I give the conversation, not because it is of interest, but to show the vernacular as voiced by the cultured octoroon. They were pleased to see us, and I had the impression that I was undergoing the pleasant sensation of being lionised—such was the warmth of my welcome.

“You take sugar and milk?” I took milk.

“Oh we always take sugar in Jamaica. It grows here you know, and a few years back it was the most perfectly important product of the country,” explained the lady, and her husband confirmed her statement with—

“Yes, the English have killed that branch of our commerce by the introduction of free trade in sugar.My grandfather grew very very rich on sugar; most of the money he and my father left I am spending in trying to improve the condition of the island. I cannot hope to make money. I do it for the good of my country; I am what you call a philanthropist!”
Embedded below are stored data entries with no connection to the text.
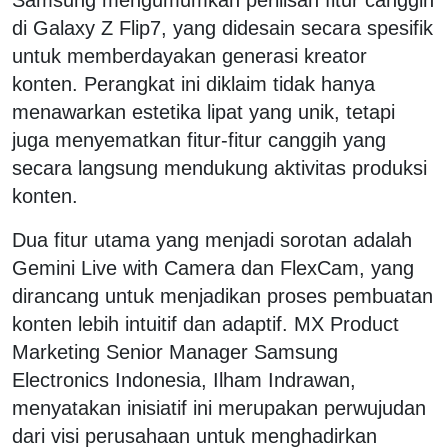
di Galaxy Z Flip7, yang didesain secara spesifik
untuk memberdayakan generasi kreator
konten. Perangkat ini diklaim tidak hanya
menawarkan estetika lipat yang unik, tetapi
juga menyematkan fitur-fitur canggih yang
secara langsung mendukung aktivitas produksi
konten.
Dua fitur utama yang menjadi sorotan adalah
Gemini Live with Camera dan FlexCam, yang
dirancang untuk menjadikan proses pembuatan
konten lebih intuitif dan adaptif. MX Product
Marketing Senior Manager Samsung
Electronics Indonesia, Ilham Indrawan,
menyatakan inisiatif ini merupakan perwujudan
dari visi perusahaan untuk menghadirkan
He played with the fine jewelled ring on his left hand and smiled at me, showing a perfect set of large white teeth. His eyes were larger than is common among Englishmen, and his dark hair contained just the suggestion of a curl. His wife was whiter than he, but her eyes were blacker than those of any Englishwoman. Her lips were brown-red, and her hair a wavy black. She spoiled what might have been a strikingly pretty appearance by wearing pince-nez, for which she had no real use. They had plain glasses heavily framed in gold, and they hung from her blouse by a twisted chain of gold and platinum.

“Yes,” she said, “we are philanthropists!”

“I am perfectly conscious that not many of us white men cultivate our plantations as we ought to do. But I know I work unselfishly. I take my country seriously.”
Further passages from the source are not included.